START The input

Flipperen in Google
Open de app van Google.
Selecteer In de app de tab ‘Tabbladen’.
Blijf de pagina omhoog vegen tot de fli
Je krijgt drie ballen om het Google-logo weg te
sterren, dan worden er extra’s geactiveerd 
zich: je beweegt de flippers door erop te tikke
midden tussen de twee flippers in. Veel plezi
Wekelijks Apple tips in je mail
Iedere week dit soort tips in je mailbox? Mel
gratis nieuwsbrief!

END The input
START The input

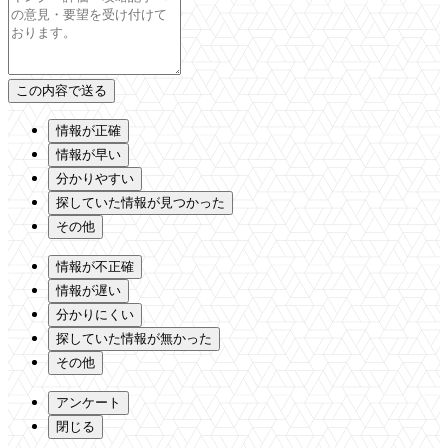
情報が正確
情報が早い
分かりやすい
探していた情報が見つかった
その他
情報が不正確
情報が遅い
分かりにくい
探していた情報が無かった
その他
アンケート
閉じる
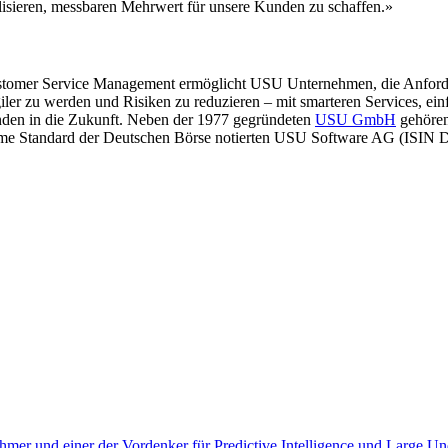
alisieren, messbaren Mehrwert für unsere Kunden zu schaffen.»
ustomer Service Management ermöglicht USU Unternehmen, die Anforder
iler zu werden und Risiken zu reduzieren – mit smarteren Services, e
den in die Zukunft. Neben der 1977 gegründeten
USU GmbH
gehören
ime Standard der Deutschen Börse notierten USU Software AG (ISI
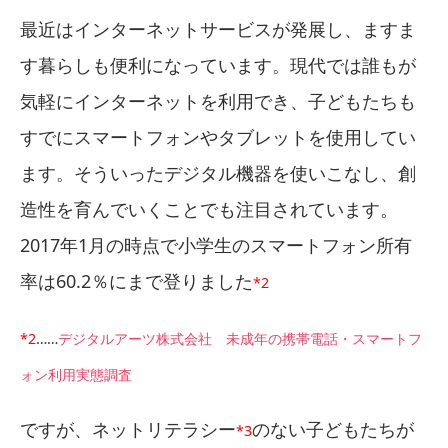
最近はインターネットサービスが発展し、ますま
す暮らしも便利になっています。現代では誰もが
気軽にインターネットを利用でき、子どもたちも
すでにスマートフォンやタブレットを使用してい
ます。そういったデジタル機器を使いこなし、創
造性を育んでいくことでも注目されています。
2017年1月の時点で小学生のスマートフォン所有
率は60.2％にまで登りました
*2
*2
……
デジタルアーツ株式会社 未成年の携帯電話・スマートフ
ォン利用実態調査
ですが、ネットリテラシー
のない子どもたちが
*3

END The input

▶ **What the exercise asks**:
Starting with the line that holds "Flipperen in Google" and ending with the line that holds "Wekelijks Apple tips in je mail", retype every line in the data above exactly, and nothing else.

▶ **Written answer**:
Flipperen in Google
Open de app van Google.
Selecteer In de app de tab ‘Tabbladen’.
Blijf de pagina omhoog vegen tot de fli
Je krijgt drie ballen om het Google-logo weg te
sterren, dan worden er extra’s geactiveerd 
zich: je beweegt de flippers door erop te tikke
midden tussen de twee flippers in. Veel plezi
Wekelijks Apple tips in je mail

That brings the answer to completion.